WHAT IS REQUIRED => Gather each line of the entries below that includes "American".

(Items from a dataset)
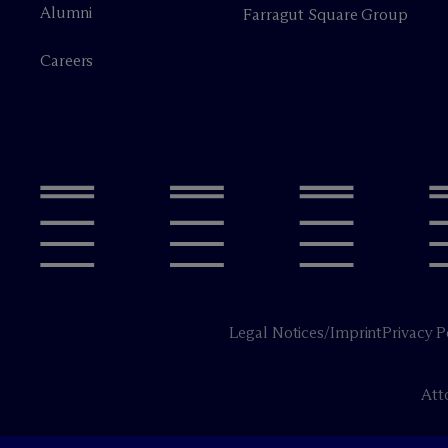
Alumni
Farragut Square Group
Careers
Legal Notices/Imprint
Privacy P
Att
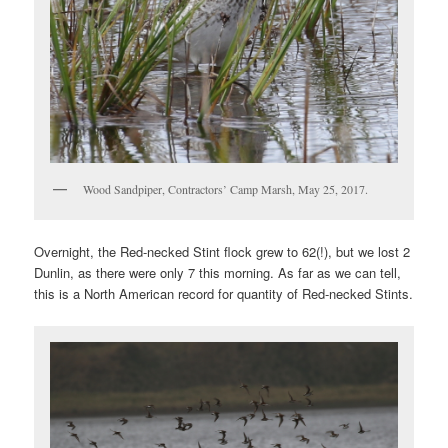
Wood Sandpiper, Contractors’ Camp Marsh, May 25, 2017.
Overnight, the Red-necked Stint flock grew to 62(!), but we lost 2
Dunlin, as there were only 7 this morning. As far as we can tell,
this is a North American record for quantity of Red-necked Stints.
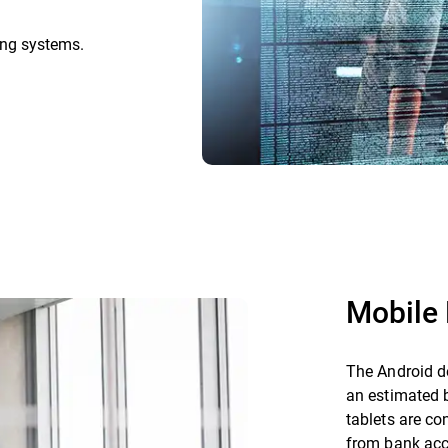
ing systems.
Mobile 
The Android de
an estimated 
tablets are co
from bank acc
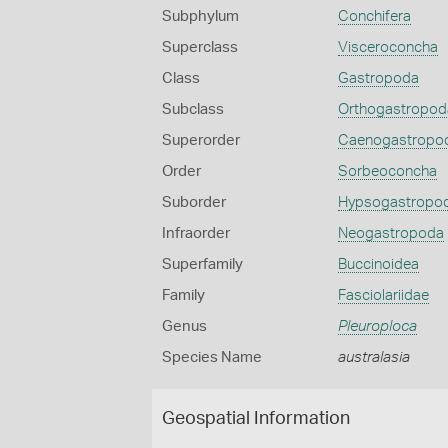
Subphylum
Conchifera
Superclass
Visceroconcha
Class
Gastropoda
Subclass
Orthogastropod
Superorder
Caenogastropo
Order
Sorbeoconcha
Suborder
Hypsogastropo
Infraorder
Neogastropoda
Superfamily
Buccinoidea
Family
Fasciolariidae
Genus
Pleuroploca
Species Name
australasia
Geospatial Information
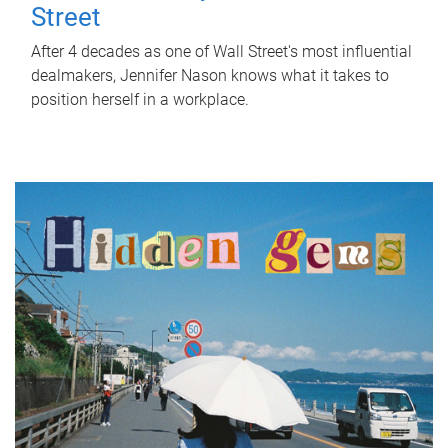
Street
After 4 decades as one of Wall Street's most influential
dealmakers, Jennifer Nason knows what it takes to
position herself in a workplace.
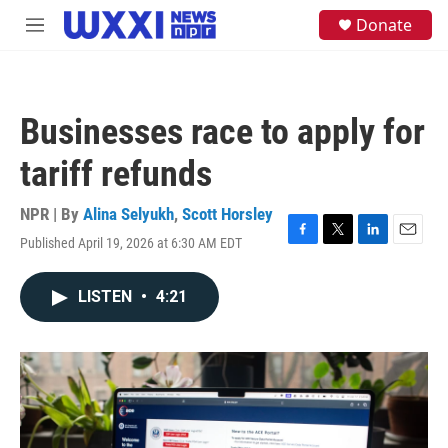
Skip to main content
S
Donate
M
e
e
a
n
r
u
c
h
Businesses race to apply for
u
e
tariff refunds
r
y
NPR | By
Alina Selyukh
,
Scott Horsley
Published April 19, 2026 at 6:30 AM EDT
F
T
L
E
a
w
i
m
c
i
n
a
LISTEN
•
4:21
e
t
k
i
b
t
e
l
o
e
d
o
r
I
k
n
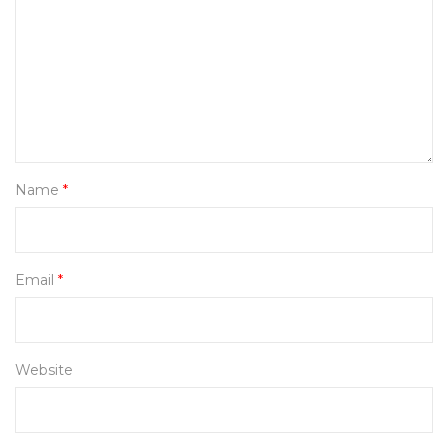
Name
*
Email
*
Website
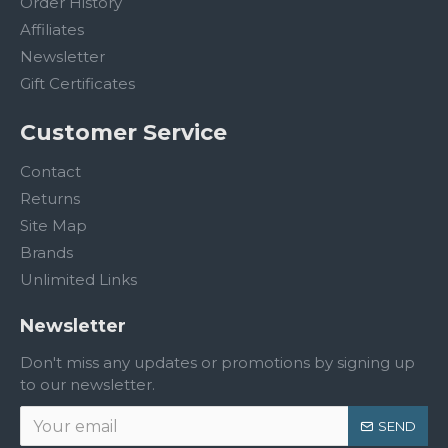
Order History
Affiliates
Newsletter
Gift Certificates
Customer Service
Contact
Returns
Site Map
Brands
Unlimited Links
Newsletter
Don't miss any updates or promotions by signing up
to our newsletter.
SEND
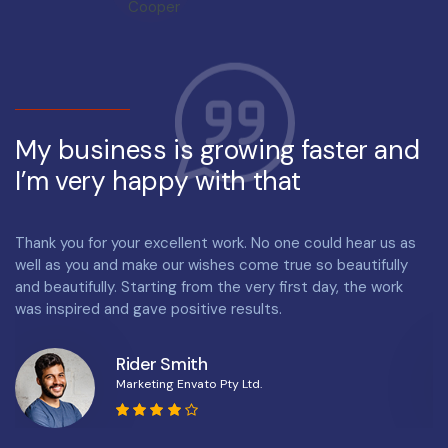
My business is growing faster and
M
I’m very happy with that
I
Thank you for your excellent work. No one could hear us as
Th
well as you and make our wishes come true so beautifully
we
and beautifully. Starting from the very first day, the work
an
was inspired and gave positive results.
wa
Rider Smith
Marketing Envato Pty Ltd.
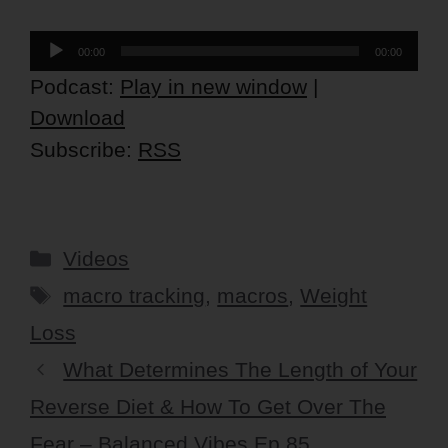
Audio
00:00
00:00
Player
Podcast:
Play in new window
|
Download
Subscribe:
RSS
Categories
Videos
Tags
macro tracking
,
macros
,
Weight
Loss
What Determines The Length of Your
Reverse Diet & How To Get Over The
Fear – Balanced Vibes Ep 85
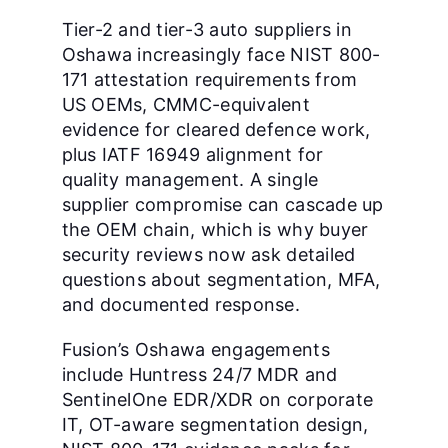
Tier-2 and tier-3 auto suppliers in
Oshawa increasingly face NIST 800-
171 attestation requirements from
US OEMs, CMMC-equivalent
evidence for cleared defence work,
plus IATF 16949 alignment for
quality management. A single
supplier compromise can cascade up
the OEM chain, which is why buyer
security reviews now ask detailed
questions about segmentation, MFA,
and documented response.
Fusion’s Oshawa engagements
include Huntress 24/7 MDR and
SentinelOne EDR/XDR on corporate
IT, OT-aware segmentation design,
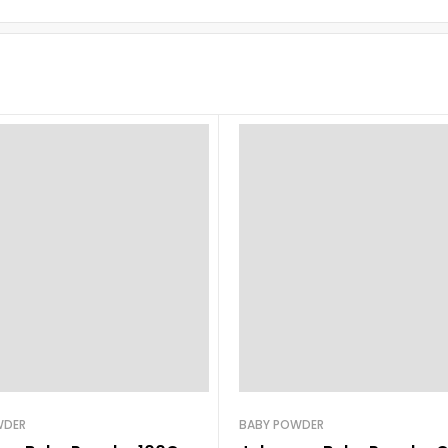
WDER
BABY POWDER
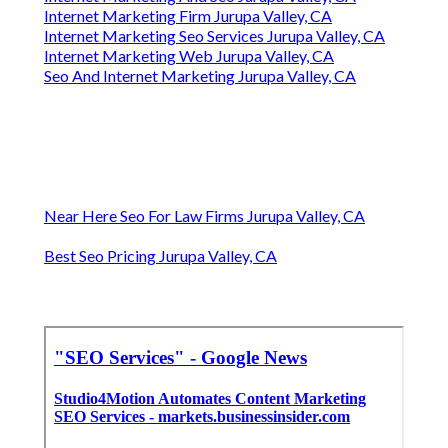
Internet Marketing Firm Jurupa Valley, CA
Internet Marketing Seo Services Jurupa Valley, CA
Internet Marketing Web Jurupa Valley, CA
Seo And Internet Marketing Jurupa Valley, CA
Near Here Seo For Law Firms Jurupa Valley, CA
Best Seo Pricing Jurupa Valley, CA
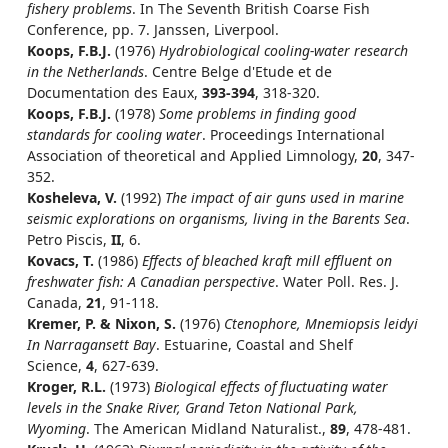
fishery problems
. In The Seventh British Coarse Fish
Conference, pp. 7. Janssen, Liverpool.
Koops, F.B.J.
(1976)
Hydrobiological cooling-water research
in the Netherlands
. Centre Belge d'Etude et de
Documentation des Eaux,
393-394
, 318-320.
Koops, F.B.J.
(1978)
Some problems in finding good
standards for cooling water
. Proceedings International
Association of theoretical and Applied Limnology,
20
, 347-
352.
Kosheleva, V.
(1992)
The impact of air guns used in marine
seismic explorations on organisms, living in the Barents Sea
.
Petro Piscis,
II
, 6.
Kovacs, T.
(1986)
Effects of bleached kraft mill effluent on
freshwater fish: A Canadian perspective
. Water Poll. Res. J.
Canada,
21
, 91-118.
Kremer, P. & Nixon, S.
(1976)
Ctenophore, Mnemiopsis leidyi
In Narragansett Bay
. Estuarine, Coastal and Shelf
Science,
4
, 627-639.
Kroger, R.L.
(1973)
Biological effects of fluctuating water
levels in the Snake River, Grand Teton National Park,
Wyoming
. The American Midland Naturalist.,
89
, 478-481.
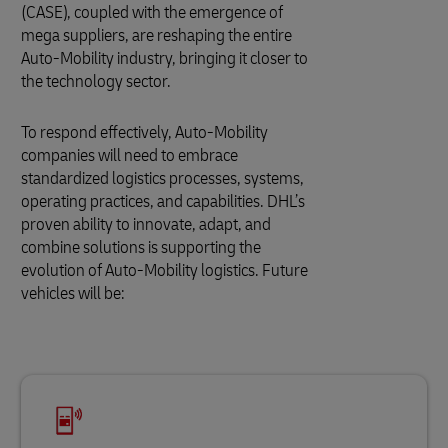
(CASE), coupled with the emergence of
mega suppliers, are reshaping the entire
Auto-Mobility industry, bringing it closer to
the technology sector.
To respond effectively, Auto-Mobility
companies will need to embrace
standardized logistics processes, systems,
operating practices, and capabilities. DHL’s
proven ability to innovate, adapt, and
combine solutions is supporting the
evolution of Auto-Mobility logistics. Future
vehicles will be:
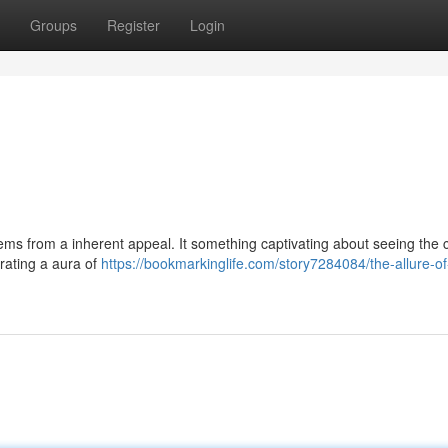
Groups
Register
Login
ems from a inherent appeal. It something captivating about seeing the c
rating a aura of
https://bookmarkinglife.com/story7284084/the-allure-of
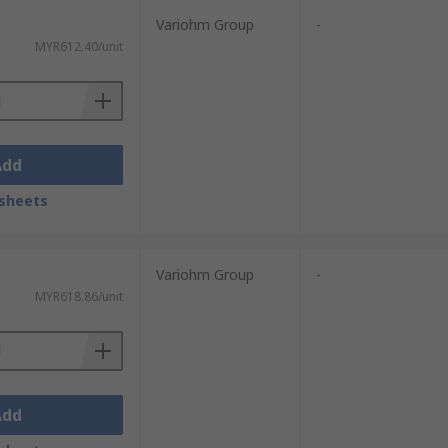
Variohm Group
-
MYR612.40/unit
Add
sheets
Variohm Group
-
MYR618.86/unit
Add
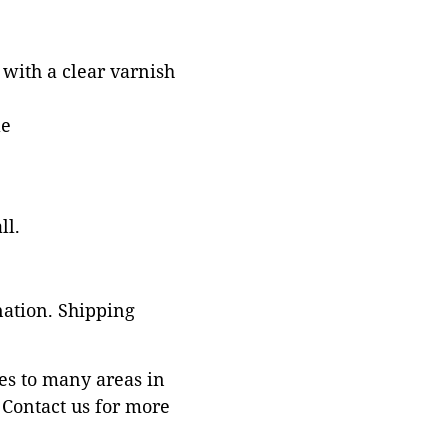
with a clear varnish
le
ll.
nation. Shipping
es to many areas in
Contact us for more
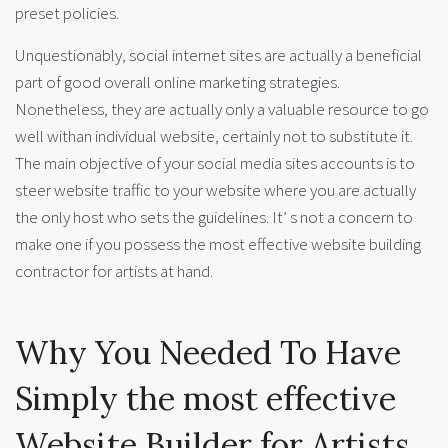
preset policies.
Unquestionably, social internet sites are actually a beneficial
part of good overall online marketing strategies.
Nonetheless, they are actually only a valuable resource to go
well withan individual website, certainly not to substitute it.
The main objective of your social media sites accounts is to
steer website traffic to your website where you are actually
the only host who sets the guidelines. It’ s not a concern to
make one if you possess the most effective website building
contractor for artists at hand.
Why You Needed To Have
Simply the most effective
Website Builder for Artists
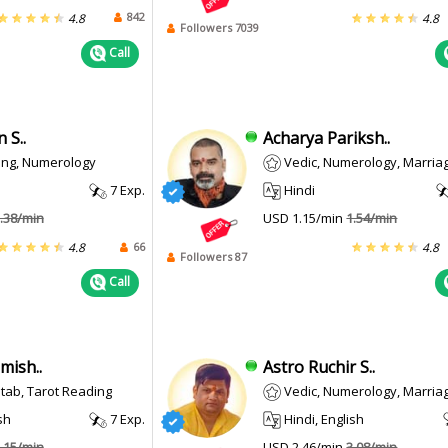
842
4.8
4.8
Followers 7039
Call
 S..
Acharya Pariksh..
ing, Numerology
Vedic, Numerology, Marriage M
7 Exp.
Hindi
.38/min
USD 1.15/min
1.54/min
66
4.8
4.8
Followers 87
Call
mish..
Astro Ruchir S..
Kitab, Tarot Reading
Vedic, Numerology, Marriage M
sh
7 Exp.
Hindi, English
.15/min
USD 2.46/min
3.08/min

TASK RESULT =>
this is a North American record for quantity of Red-necked Stints.
. The American Midland Naturalist.,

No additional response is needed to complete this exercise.